Child immunization FAQ with a pediatrician, BKC courses, immunization resources, and webinars.

BKC Courses

Learn more about ways to support families as they consider child immunization decisions by taking an online course in Better Kid Care’s On Demand system.

  • Workshop Strategies to Support Child Immunizations—This train-the-trainer course equips people to facilitate the “Strategies for Building Child Vaccine Confidence” workshop. In this workshop, trusted professionals from the community help others to comfortably discuss the benefits of and barriers to child vaccines. This all-in-one course provides a workshop facilitation guide, the learning activity materials, and a wealth of printable/downloadable fact sheets—everything a person would need to lead a community discussion. Workshop participants can then take the resources and brainstormed solutions back to their own programs and families and continue the good work of supporting families as they navigate child vaccination decisions and strengthen child health outcomes.
  • Supporting the Child Vaccination Decision Process
  • Apoyo al Proceso de Decisión de Vacunación Infantil

Child vaccines and public health policies and impact

Child Immunization FAQ

Vaccine questions answered by a consulting pediatrician.

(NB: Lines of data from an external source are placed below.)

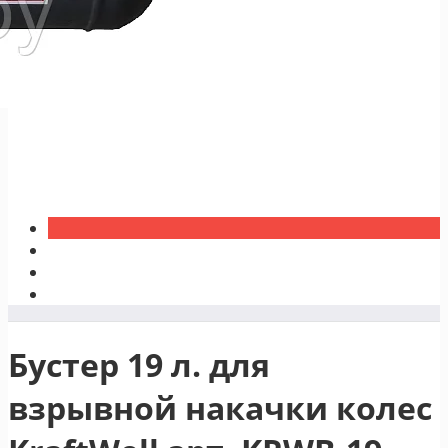
Бустер 19 л. для
взрывной накачки колес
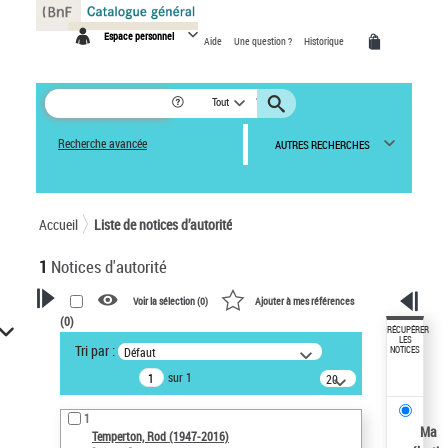
Panneau de gestion des cookies
Espace personnel
Aide
Une question ?
Historique
Tout
Recherche avancée
AUTRES RECHERCHES
Accueil
Liste de notices d’autorité
1
Notices d'autorité
Voir la sélection (
0
)
Ajouter à mes références
(
0
)
VOTRE RECHERCHE
RÉCUPÉRER
LES
Tri par :
Défaut
NOTICES
Recherche avancée dans les
sur 1
notices d’autorité
20
résultats/page
Œuvres liées à l'auteur :
1
Temperton, Rod (1947-2016)
Ma
Temperton, Rod (1947-2016)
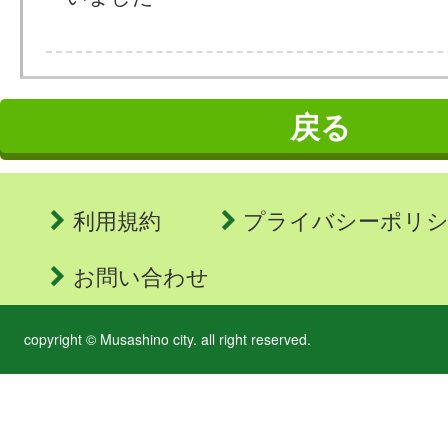
戻る
利用規約
プライバシーポリ
お問い合わせ
copyright © Musashino city. all right reserved.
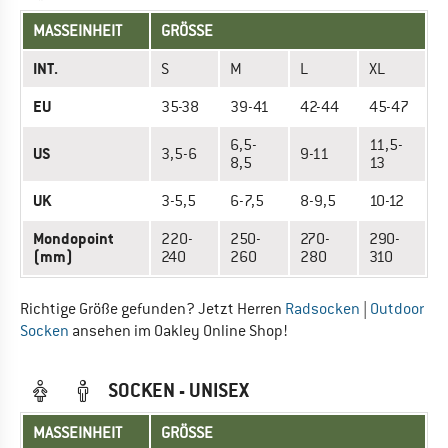
MASSEINHEIT
GRÖSSE
INT.
S
M
L
XL
EU
35-38
39-41
42-44
45-47
6,5-
11,5-
US
3,5-6
9-11
8,5
13
UK
3-5,5
6-7,5
8-9,5
10-12
Mondopoint
220-
250-
270-
290-
(mm)
240
260
280
310
Richtige Größe gefunden? Jetzt Herren
Radsocken
|
Outdoor
Socken
ansehen im Oakley Online Shop!
SOCKEN - UNISEX
MASSEINHEIT
GRÖSSE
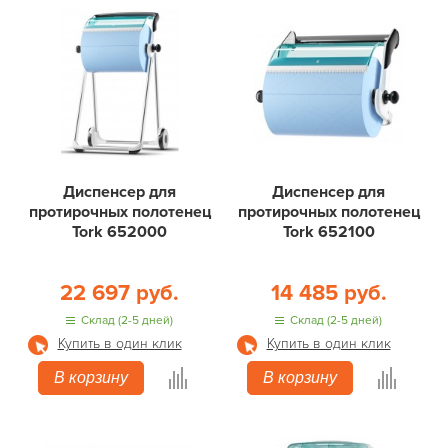
Диспенсер для
Диспенсер для
протирочных полотенец
протирочных полотенец
Tork 652000
Tork 652100
22 697 руб.
14 485 руб.
Склад (2-5 дней)
Склад (2-5 дней)
Купить в один клик
Купить в один клик
В корзину
В корзину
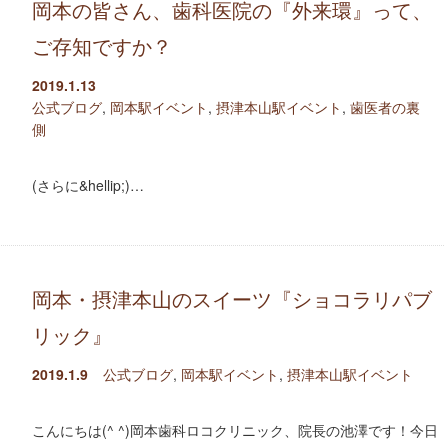
岡本の皆さん、歯科医院の『外来環』って、
ご存知ですか？
2019.1.13
公式ブログ
,
岡本駅イベント
,
摂津本山駅イベント
,
歯医者の裏
側
(さらに&hellip;)…
岡本・摂津本山のスイーツ『ショコラリパブ
リック』
2019.1.9
公式ブログ
,
岡本駅イベント
,
摂津本山駅イベント
こんにちは(^ ^)岡本歯科ロコクリニック、院長の池澤です！今日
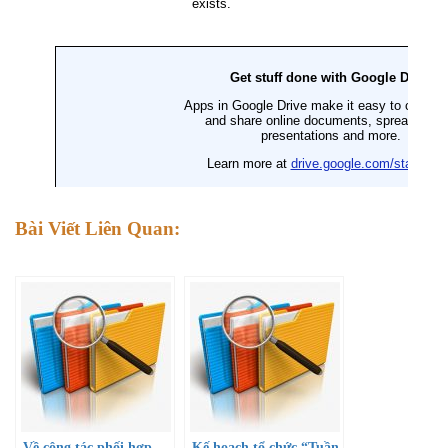
Bài Viết Liên Quan:
Về công tác phối hợp
Kế hoạch tổ chức “Tuần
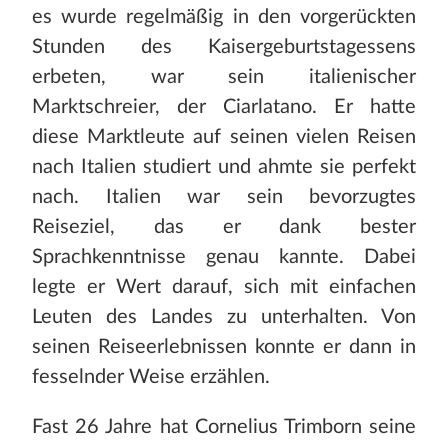
es wurde regelmäßig in den vorgerückten
Stunden des Kaisergeburtstagessens
erbeten, war sein italienischer
Marktschreier, der Ciarlatano. Er hatte
diese Marktleute auf seinen vielen Reisen
nach Italien studiert und ahmte sie perfekt
nach. Italien war sein bevorzugtes
Reiseziel, das er dank bester
Sprachkenntnisse genau kannte. Dabei
legte er Wert darauf, sich mit einfachen
Leuten des Landes zu unterhalten. Von
seinen Reiseerlebnissen konnte er dann in
fesselnder Weise erzählen.
Fast 26 Jahre hat Cornelius Trimborn seine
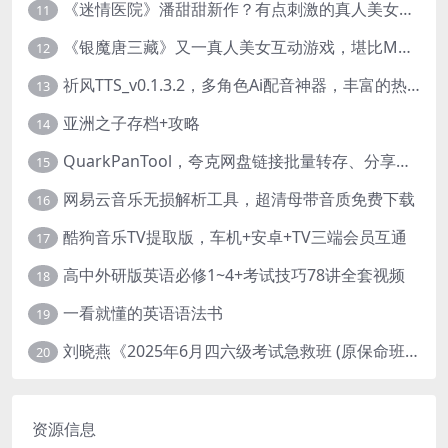
《迷情医院》潘甜甜新作？有点刺激的真人美女互动游戏
11
《银魔唐三藏》又一真人美女互动游戏，堪比M豆！
12
祈风TTS_v0.1.3.2，多角色Ai配音神器，丰富的热门音色
13
亚洲之子存档+攻略
14
QuarkPanTool，夸克网盘链接批量转存、分享和下载工具
15
网易云音乐无损解析工具，超清母带音质免费下载
16
酷狗音乐TV提取版，车机+安卓+TV三端会员互通
17
高中外研版英语必修1~4+考试技巧78讲全套视频
18
一看就懂的英语语法书
19
刘晓燕《2025年6月四六级考试急救班 (原保命班) 》(四级完结+六级写译、阅读)
20
资源信息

*Responses (from Dr. Timothy Shope) edited for clarity

Where can ECE/OST educators get help with “foreign” vaccines or families who have recently entered the United States and may not have access to immunization records? What about knowing equivalent names for employment records/college students?

Dr. Timothy Shope: This is the job of the pediatric health provider. If parents have the vaccine information sheets, there is usually English translation on them. Sometimes their vaccine cards will have English translations too. Otherwise, pediatrician offices have translation services that they can use to support communication with the family and translation of printed records.

Health records are private information, so accessing them is the job of a doctor’s office. Parents may sign a release of information and the new doctor may contact the former doctor for a record transfer. Many states have a vaccine registry so that vaccines given in another office in the same state will show up in that state’s system. In Pennsylvania this is called SIIS. It is only accessible to medical providers.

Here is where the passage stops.